10.1 Governing Law; Venue. This Agreement shall be governed by the laws of the State of
California, excluding its conflict of laws principles. Any claim under this Agreement shall be prosecuted exclusively in a court of competent jurisdiction within Los Angeles County, California, and each Party consents to the jurisdiction of any such court.
10.2 Assignment. Neither Party may assign or transfer, by operation of law or otherwise, any of its rights under this Agreement, to any third party without Licensor’s prior written consent, such consent not to be unreasonably withheld, conditioned or delayed. Any attempted assignment or transfer in violation of the foregoing will be null and void.
10.3 Severability; Waiver. In the event that any provision of this Agreement is unenforceable or invalid under any applicable law or be so held by an applicable court decision, such unenforceability or invalidity shall not render this Agreement unenforceable or invalid as a whole, and, in such event, such provisions shall be changed and interpreted so as to best accomplish the objectives of such unenforceable or invalid provision within the limits of applicable law or applicable court decisions. The waiver by either Party of any default or breach of this Agreement will not constitute a waiver of any other subsequent default or breach of this Agreement.

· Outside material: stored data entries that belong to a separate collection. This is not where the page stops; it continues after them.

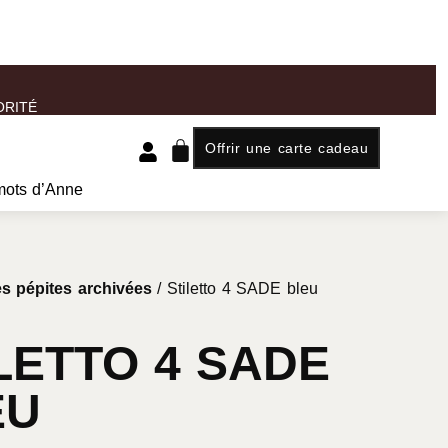
ORITÉ
Offrir une carte cadeau
mots d’Anne
s pépites archivées
/ Stiletto 4 SADE bleu
LETTO 4 SADE
EU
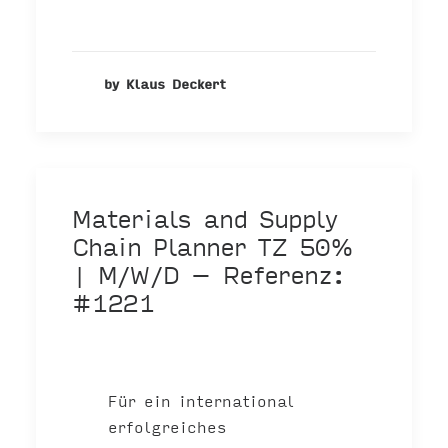
by Klaus Deckert
Materials and Supply
Chain Planner TZ 50%
| M/W/D – Referenz:
#1221
Für ein international
erfolgreiches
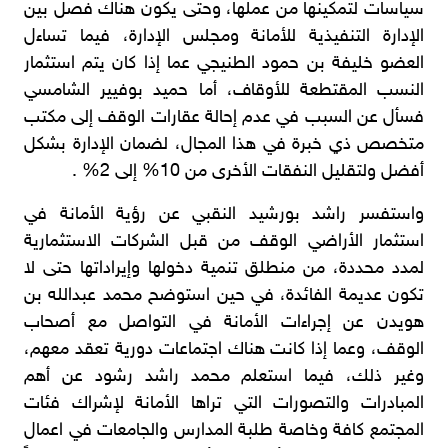
سياسات لتمكينها من عملها، وحتى يكون هناك فصل بين
الإدارة التنفيذية للأمانة ومجلس الإدارة، فيما تساءل
العضو خليفة بن حمود الطنيجي عما إذا كان يتم استثمار
النسب المقتطعة للأوقاف، أما حميد بوفيير الشامسي
فسأل عن السبب في عدم إحالة عقارات الوقف إلى مكتب
متخصص ذي خبرة في هذا المجال، لضمان الإدارة بشكل
أفضل ولتقليل النفقات الأخرى من 10% إلى 2% .
واستفسر راشد بورشيد النقبي عن رؤية الأمانة في
استثمار الأراضي الوقف من قبل الشركات الاستثمارية
لمدد محددة، من منطلق تنمية دخولها وإيراداتها حتى لا
تكون عديمة الفائدة، في حين استوضح محمد عبدالله بن
هويدن عن إجراءات الأمانة في التواصل مع أصحاب
الوقف، وعما إذا كانت هناك اجتماعات دورية تعقد معهم،
وغير ذلك، فيما استعلم محمد راشد رشود عن أهم
المبادرات والتصورات التي تراها الأمانة لإشراك فئات
المجتمع كافة وخاصة طلبة المدارس والجامعات في اعمال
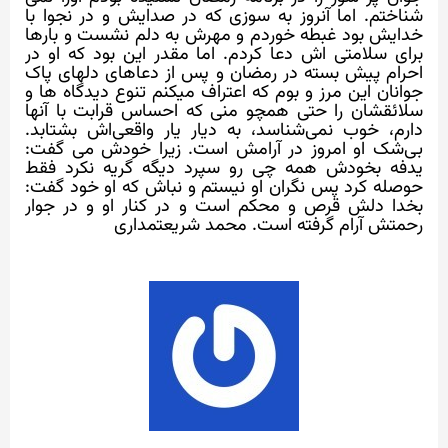
شناختم. اما آنروز به سوزی که در صدایش و در نجوا با
خدایش بود غبطه خوردم و مهرش به دلم نشست و بارها
برای سلامتی اش دعا کردم. اما مقدر این بود که او در
احرام پیش بسته در رمضان و پس از دعاهای دلهای پاک
جوانان این مرز و بوم که اعتراف میکنم تنوع دیدگاه ها و
سلائقشان را حتی همچو منی که احساس قرابت با آنها
دارم، خوب نمی‌شناسد، به دیار یار واقعی‌اش بشتابد.
بی‌شک او امروز در آرامش است. زیرا خودش می گفت:
یدفه بخودش همه چی رو سپرد دیگه گریه نکرد فقط
حوصله کرد پس نگران او نیستم و نباش که او خود گفت:
بخدا دلش قرص و محکم است و در کنار او و در جوار
رحمتش آرام گرفته است. محمد شریعتمداری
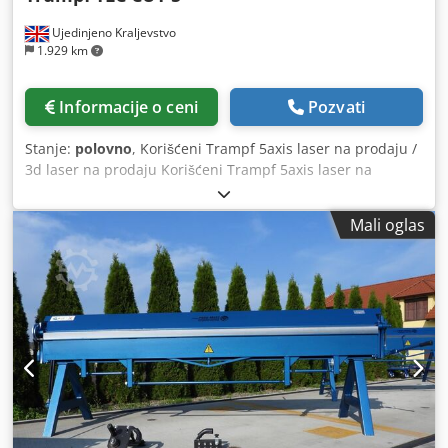
Ujedinjeno Kraljevstvo
1.929 km
Informacije o ceni
Pozvati
Stanje:
polovno
, Korišćeni Trampf 5axis laser na prodaju /
3d laser na prodaju Korišćeni Trampf 5axis laser na
prodaju / 3d laser na prodaju Trampov TLC rez 5 Godina
2006 Tramp u Velikoj Britaniji dva puta godišnje servisiran
Mali oglas
Poslednji servis januar 2019. Dodpfx Aofuah Nscfjwa
Ugrađena nova vakuum pumpa – 28.5.2019. Sati: Zrak na:
14,922 sata Laser na: 59,480 sati 3.2kw Potpuno usluћio.
Редакција не за ставове читалаца изн Isporuka i instalacija
se mogu organizovati.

10.4 Independent Contractors. Nothing contained herein shall be construed as creating any partnership, agency or other form of joint enterprise between the Parties.
10.5 Force Majeure. Neither Party shall be liable hereunder by reason of any failure or delay in the performance of its obligations hereunder on account of interruptions in the electrical supply, failure of the Internet, terrorism, strikes, shortages, riots, insurrection, fires, flood, storm, explosions, acts of God, war, governmental action, labor conditions, earthquakes, or any other cause which is beyond the reasonable control of such Party, or any provision of any present or future law or regulation of the US, or any applicable law that applies to the subject matter of this Agreement.
10.6 Compliance with Laws. The Parties agree to comply with all laws, rules and regulations, including, but not limited to, export compliance regulations, applicable to their respective performance under this Agreement.